A study by John-Dylan Haynes of the Center for Computational Neuroscience Bernstein of Switzerland proves this, to prove it they proposed to several individuals a situation, they could say yes by pressing a red button to his left or could say no pressing a blue button to his right by means of scanners and monitoring their brain activity, they discovered that they were able to predict a decision seven seconds before the person was aware of it.
That time of response to what the unconscious brain does and what we are able to do gives the possibility of being deceived the senses.
This helps us to understand the first section about the deceptions of perception.
Memory Deceptions
According to Maria Konnikova in her article for the New Yorker "You Have No Idea What Happened" all the memories are related to emotions and necessarily pass and are stored in the hippocampus which is a very important part of the brain resembling a small sea horse.

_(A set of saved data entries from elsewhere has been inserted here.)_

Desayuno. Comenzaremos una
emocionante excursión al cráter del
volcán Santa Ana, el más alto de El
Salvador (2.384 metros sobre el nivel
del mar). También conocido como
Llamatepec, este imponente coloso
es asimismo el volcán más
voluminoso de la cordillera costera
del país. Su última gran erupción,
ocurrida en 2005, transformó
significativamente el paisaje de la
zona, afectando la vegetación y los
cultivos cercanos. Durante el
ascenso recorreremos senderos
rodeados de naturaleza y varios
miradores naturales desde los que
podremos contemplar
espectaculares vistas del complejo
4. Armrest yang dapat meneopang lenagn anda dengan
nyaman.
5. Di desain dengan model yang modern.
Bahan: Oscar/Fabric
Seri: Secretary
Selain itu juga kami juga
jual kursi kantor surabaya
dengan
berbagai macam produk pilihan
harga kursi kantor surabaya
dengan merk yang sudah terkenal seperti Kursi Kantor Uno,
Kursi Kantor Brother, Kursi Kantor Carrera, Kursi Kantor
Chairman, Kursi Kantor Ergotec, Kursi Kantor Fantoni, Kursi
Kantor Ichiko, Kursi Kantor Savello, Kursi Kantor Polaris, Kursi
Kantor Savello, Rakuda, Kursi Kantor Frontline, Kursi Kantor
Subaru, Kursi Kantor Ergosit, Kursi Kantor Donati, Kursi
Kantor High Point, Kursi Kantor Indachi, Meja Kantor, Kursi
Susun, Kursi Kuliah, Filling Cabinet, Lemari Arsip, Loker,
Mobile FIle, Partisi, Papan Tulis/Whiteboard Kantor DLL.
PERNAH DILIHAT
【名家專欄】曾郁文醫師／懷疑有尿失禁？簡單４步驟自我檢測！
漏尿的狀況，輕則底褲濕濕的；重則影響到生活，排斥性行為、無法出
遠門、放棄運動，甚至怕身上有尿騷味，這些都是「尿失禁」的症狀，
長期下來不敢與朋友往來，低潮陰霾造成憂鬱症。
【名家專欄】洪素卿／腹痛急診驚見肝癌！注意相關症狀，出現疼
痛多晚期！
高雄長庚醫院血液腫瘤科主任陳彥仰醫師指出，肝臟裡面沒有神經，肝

In Alzheimer's disease, the hippocampus is one of the first regions of the brain to suffer damage. Problems of memory and disorientation are among the first symptoms. Damage to the hippocampus may also come from oxygen deficiency inflammation of the brain or temporal lobe epilepsy.
People who have suffered extensive damage to the hippocampus may experience an inability to acquire or retain new memories.
As the memories are very related to the feelings, it is to notice according to the example of Konnikova as the people forgot what they were doing at the moment of seeing on television as the Challenger exploded.
Memory is one of the greatest sources of deception, the brain invents some things. For example, if you try to remember when you showered today, you see yourself in the shower from the outside, even if you have not seen it.
What you have seen are your hands and some parts, but not you from outside. There are many facts like this. In situations of stress, you can come up with false memories. The memory is very fallacious.
Deceit of cognition
It is scientifically called cognitive bias that these cognitive distortions originate in childhood when we had to use them to overcome emotional situations.
They have been recorded in our subconscious and, without realizing it, we continue to use them when we are adults. This is why they are more common in people who are insecure, with low self-esteem or those who suffer from depression.
The most common cognitive distortions are:
• Overgeneralization: Consists of thinking that if something has happened once, it will happen many more times. Usually we accompany words like "nobody", "never", "always", "never", "all" or "none".
• All-Nothing Thought: Only two options are considered at the opposite ends without taking into account the intermediate solutions that always occur in our life.
• Biased thoughts: We only look at facts that confirm our thinking. If we think that we are worth nothing and spotted drinking coffee, we will see it as a confirmation of this fact and not as a fortuitous distraction.
This category is the one that is more associated to the trust, that is to say in approaching previous knowledge or experience to what can happen if we do some action.
An example would be the handling of a bicycle, when we have not had previous experience in that we feel afraid to try to drive it the first few times, this feeling of insecurity and fear causes us to fall several times to the ground before having enough experience and confidence to drive in it without great stumbling.